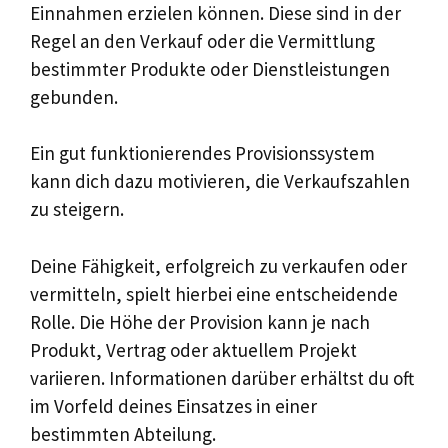
Einnahmen erzielen können. Diese sind in der
Regel an den Verkauf oder die Vermittlung
bestimmter Produkte oder Dienstleistungen
gebunden.
Ein gut funktionierendes Provisionssystem
kann dich dazu motivieren, die Verkaufszahlen
zu steigern.
Deine Fähigkeit, erfolgreich zu verkaufen oder
vermitteln, spielt hierbei eine entscheidende
Rolle. Die Höhe der Provision kann je nach
Produkt, Vertrag oder aktuellem Projekt
variieren. Informationen darüber erhältst du oft
im Vorfeld deines Einsatzes in einer
bestimmten Abteilung.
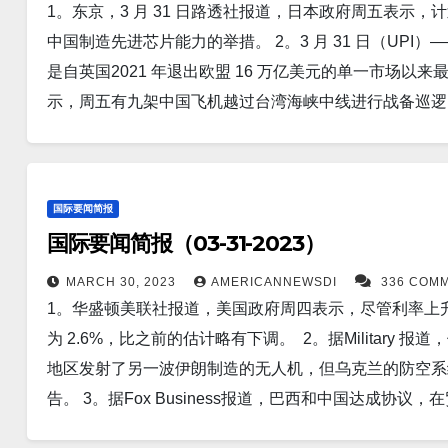
1。东京，3 月 31 日路透社报道，日本政府周五表示，
8。首尔，3 月 30 日 (UPI)——世界第二大存储芯片制
图马雷建设一个军事维修和物流中心，预计将于本月开始
中国制造先进芯片能力的举措。 2。3 月 31 日（UPI
建造半导体芯片工厂的计划。 9。据Business 报道
基，4 月 2 日路透社报道，芬兰右翼反对党全国联合党
是自英国2021 年退出欧盟 16 万亿美元的单一市场以
为开发一种新货币而努力了一段时间。 在最近的新闻中，
议会选举中获胜。 以下为华人服务广告区： 衷心感谢大家的
示，周五有九架中国飞机越过台湾海峡中线进行战备巡逻
其目前正在使用美国提供的联合直接攻击弹药（JDAM
国3 月份制造业活动增速放缓，这表明在全球需求疲软和房
该武器能够以相当大的破坏力击中 45 英里外的目标。 
复苏的希望正在减弱。 5。据AFP报道，日本外交部周
层正在导致深海洋流急剧放缓，并可能对气候造成灾难性影
国，这是三年多来的首次此类访问。 6。据Business 报道，
流的深水流量可能会减少40%。 12。华盛顿，3 月 31 
国际要闻简报
与 EVISU 集团的母公司 Aurorae Group 一起进军中
的 26 亿美元美国军事援助计划，其可能包括用于乌克
国际要闻简报（03-31-2023）
到 2028 年总数增至 108 家。 7。路透社报道，
预计最快将于周一宣布。 13。据Military 报道，法国
洋地区发展中经济体的增长将在 2023 年加速，但高通
MARCH 30, 2023
AMERICANNEWSDI
336 COM
造先进的核动力攻击潜艇。 美国还会提供关键要素，包括
1。华盛顿美联社报道，美国政府周四表示，尽管利率上升，
Politics报道，芬兰将正式成为北约的第 31 个成
道，中国华为技术公司的高管周六表示，该公司正在与更多
为 2.6%，比之前的估计略有下调。 2。据Military 
兰加入北约组织的申请。 9。曼谷路透社报道，世界银行表
大其在汽车行业的影响力。 15。据报道，美国政府最近出售了
地区发射了另一波伊朗制造的无人机，但乌克兰的防空系
的 2.6%，这得益于私人消费走强、旅游业复苏以及中国重
外 41,500 个比特币。根据提交给法庭的文件，这笔
告。 3。据Fox Business报道，巴西和中国达成协
Independent报道，负责应对日本出生率下降问题
币。 以下为华人服务广告区： 衷心感谢大家的支持！ 顾震
称，全球军事化在 21 世纪迅速增张，并明显重新转移到亚太
案。其中包括增加对育儿和教育的补贴，以及提高年轻工人的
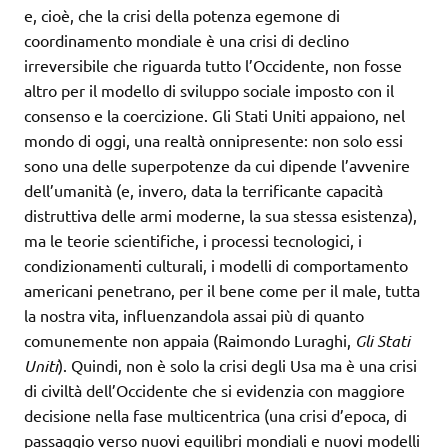
e, cioè, che la crisi della potenza egemone di
coordinamento mondiale è una crisi di declino
irreversibile che riguarda tutto l’Occidente, non fosse
altro per il modello di sviluppo sociale imposto con il
consenso e la coercizione. Gli Stati Uniti appaiono, nel
mondo di oggi, una realtà onnipresente: non solo essi
sono una delle superpotenze da cui dipende l’avvenire
dell’umanità (e, invero, data la terrificante capacità
distruttiva delle armi moderne, la sua stessa esistenza),
ma le teorie scientifiche, i processi tecnologici, i
condizionamenti culturali, i modelli di comportamento
americani penetrano, per il bene come per il male, tutta
la nostra vita, influenzandola assai più di quanto
comunemente non appaia (Raimondo Luraghi,
Gli Stati
Uniti
). Quindi, non è solo la crisi degli Usa ma è una crisi
di civiltà dell’Occidente che si evidenzia con maggiore
decisione nella fase multicentrica (una crisi d’epoca, di
passaggio verso nuovi equilibri mondiali e nuovi modelli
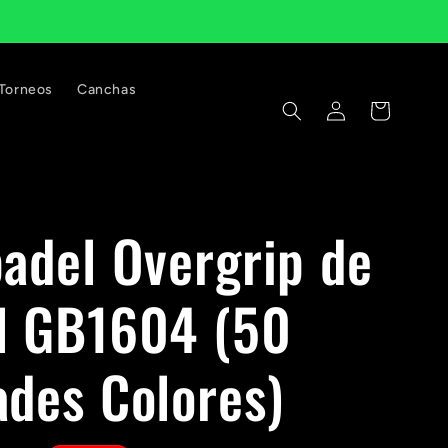
Torneos
Canchas
Iniciar
Carrito
sesión
padel Overgrip de
l GB1604 (50
ades Colores)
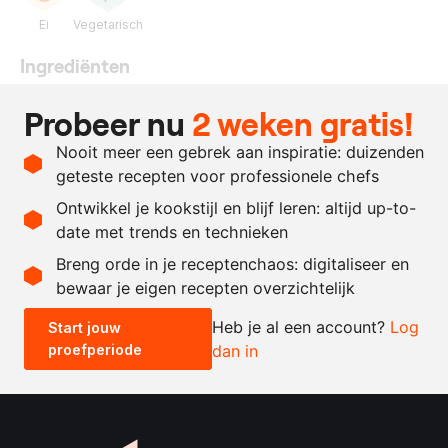
Ei
Vegetarisch
Ingrediënten
1
stengel
citroengras
Probeer nu
2 weken gratis!
250
ml.
sinaasappelsap
Nooit meer een gebrek aan inspiratie: duizenden
120
gram
eidooier
geteste recepten voor professionele chefs
75
gram
suiker
Ontwikkel je kookstijl en blijf leren: altijd up-to-
date met trends en technieken
Recept omrekenen
Breng orde in je receptenchaos: digitaliseer en
bewaar je eigen recepten overzichtelijk
-
+
Heb je al een account?
Log
Start jouw
proefperiode
dan in
0.5x
1x
2x
4x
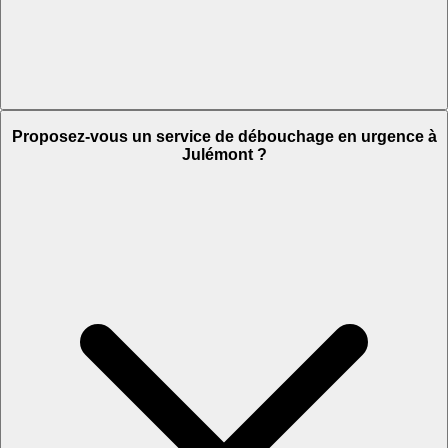
Proposez-vous un service de débouchage en urgence à
Julémont ?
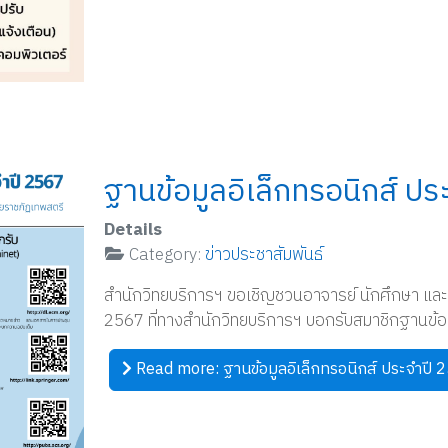
ฐานข้อมูลอิเล็กทรอนิกส์ ป
Details
Category:
ข่าวประชาสัมพันธ์
สำนักวิทยบริการฯ ขอเชิญชวนอาจารย์ นักศึกษา และบ
2567 ที่ทางสำนักวิทยบริการฯ บอกรับสมาชิกฐานข้อม
Read more: ฐานข้อมูลอิเล็กทรอนิกส์ ประจำปี 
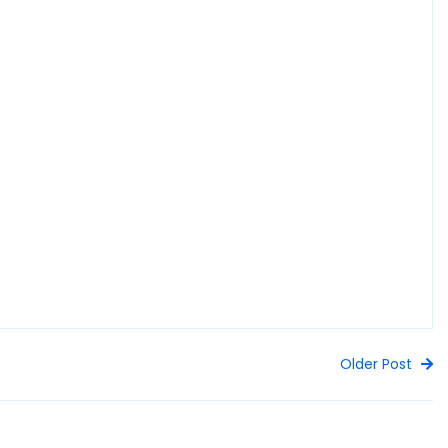
Older Post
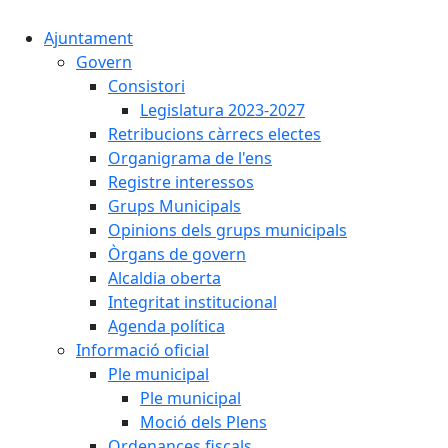
Ajuntament
Govern
Consistori
Legislatura 2023-2027
Retribucions càrrecs electes
Organigrama de l'ens
Registre interessos
Grups Municipals
Opinions dels grups municipals
Òrgans de govern
Alcaldia oberta
Integritat institucional
Agenda política
Informació oficial
Ple municipal
Ple municipal
Moció dels Plens
Ordenances fiscals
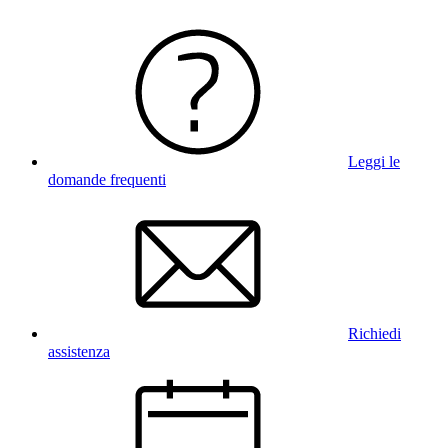
Leggi le
domande frequenti
Richiedi
assistenza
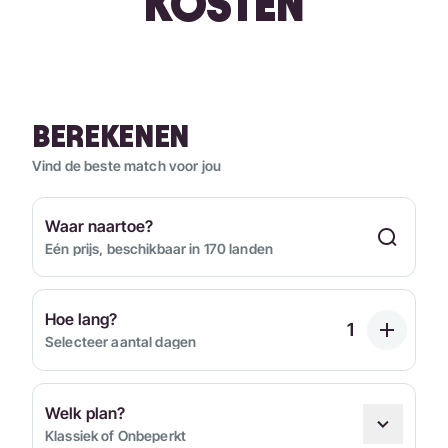
KOSTEN
BEREKENEN
Vind de beste match voor jou
Waar naartoe?
Eén prijs, beschikbaar in 170 landen
Hoe lang?
Selecteer aantal dagen
Welk plan?
Klassiek of Onbeperkt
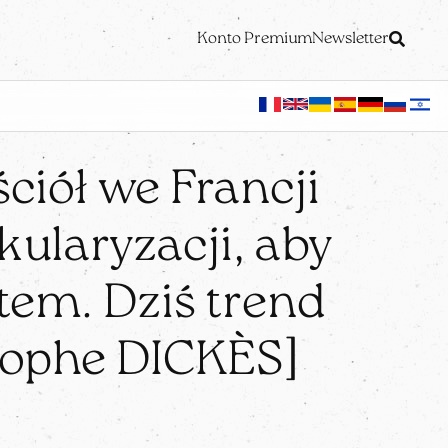
Konto Premium
Newsletter
ciół we Francji
ularyzacji, aby
tem. Dziś trend
tophe DICKÈS]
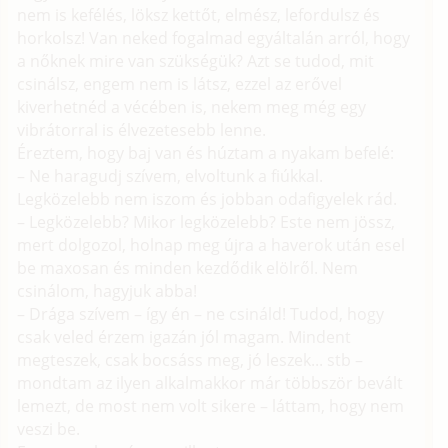
nem is kefélés, löksz kettőt, elmész, lefordulsz és
horkolsz! Van neked fogalmad egyáltalán arról, hogy
a nőknek mire van szükségük? Azt se tudod, mit
csinálsz, engem nem is látsz, ezzel az erővel
kiverhetnéd a vécében is, nekem meg még egy
vibrátorral is élvezetesebb lenne.
Éreztem, hogy baj van és húztam a nyakam befelé:
– Ne haragudj szívem, elvoltunk a fiúkkal.
Legközelebb nem iszom és jobban odafigyelek rád.
– Legközelebb? Mikor legközelebb? Este nem jössz,
mert dolgozol, holnap meg újra a haverok után esel
be maxosan és minden kezdődik elölről. Nem
csinálom, hagyjuk abba!
– Drága szívem – így én – ne csináld! Tudod, hogy
csak veled érzem igazán jól magam. Mindent
megteszek, csak bocsáss meg, jó leszek... stb –
mondtam az ilyen alkalmakkor már többször bevált
lemezt, de most nem volt sikere – láttam, hogy nem
veszi be.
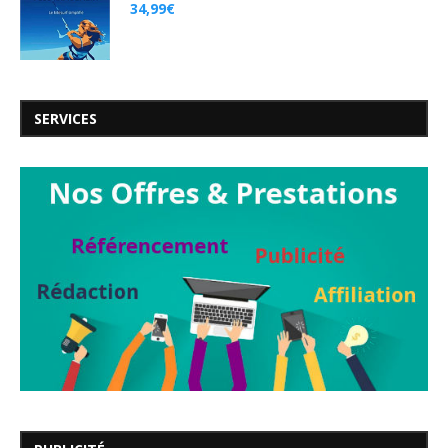
34,99
€
SERVICES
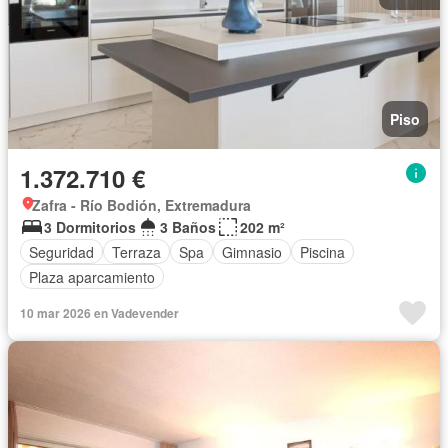
Piso
1.372.710 €
Zafra - Río Bodión, Extremadura
3 Dormitorios
3 Baños
202 m²
Seguridad
Terraza
Spa
Gimnasio
Piscina
Plaza aparcamiento
10 mar 2026 en Vadevender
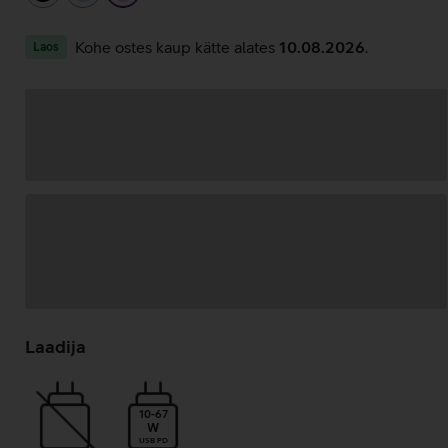
Kohe ostes kaup kätte alates
10.08.2026
.
Laos
Andmete
laadimine
Laadija
10-67
W
USB PD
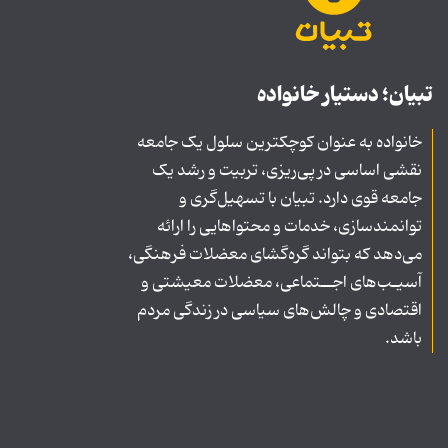
تبیان؛ دستیار خانواده
خانواده به عنوان کوچکترین سلول یک جامعه
نقشی اساسی در پی‌ریزی، تربیت و رشد یک
جامعه قوی دارد. تبیان با تسهیل‌گری و
توانمندسازی، خدمات و محتواهایی را ارائه
می‌دهد که بتواند گره‌گشای معضلات فرهنگی،
آسیـب‌های اجــتماعی، معضلات معیشتی و
اقتصادی و چالش‌های سیاسی در زندگی مردم
باشد.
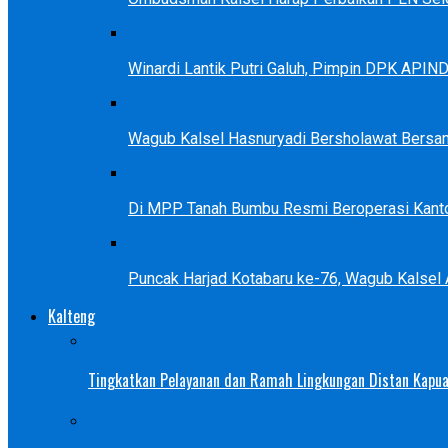
Winardi Lantik Putri Galuh, Pimpin DPK APIN
Wagub Kalsel Hasnuryadi Bersholawat Bersa
Di MPP Tanah Bumbu Resmi Beroperasi Kanto
Puncak Harjad Kotabaru ke-76, Wagub Kalsel
Kalteng
Tingkatkan Pelayanan dan Ramah Lingkungan Distan Kapua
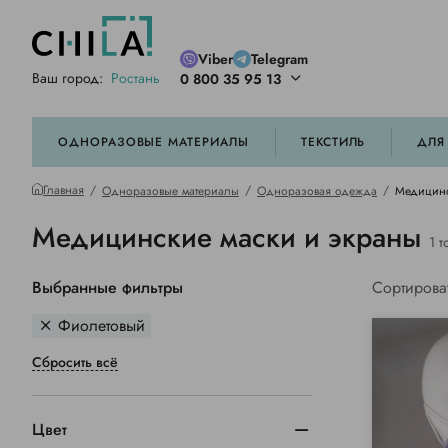
Viber
Telegram
Ваш город:
Ростань
0 800 35 95 13
ей цветовой гамме
орированные
ОДНОРАЗОВЫЕ МАТЕРИАЛЫ
ТЕКСТИЛЬ
ДЛЯ
Главная
Одноразовые материалы
Одноразовая одежда
Медицинс
Медицинские маски и экраны
1 т
Выбранные фильтры
Сортирова
Фиолетовый
Сбросить всё
Цвет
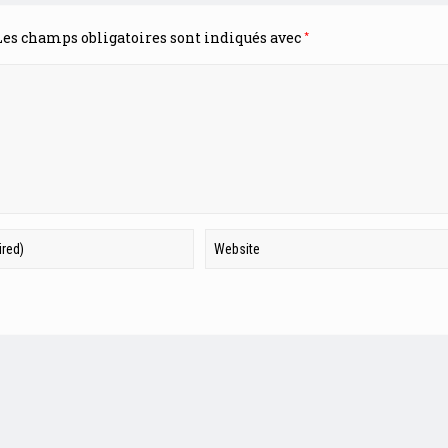
*
es champs obligatoires sont indiqués avec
· · · · ·
THE TASK
Note how many lines in the listing above contain the word "Kalsel" and give only that number.

ANSWER TO THIS PROBLEM
2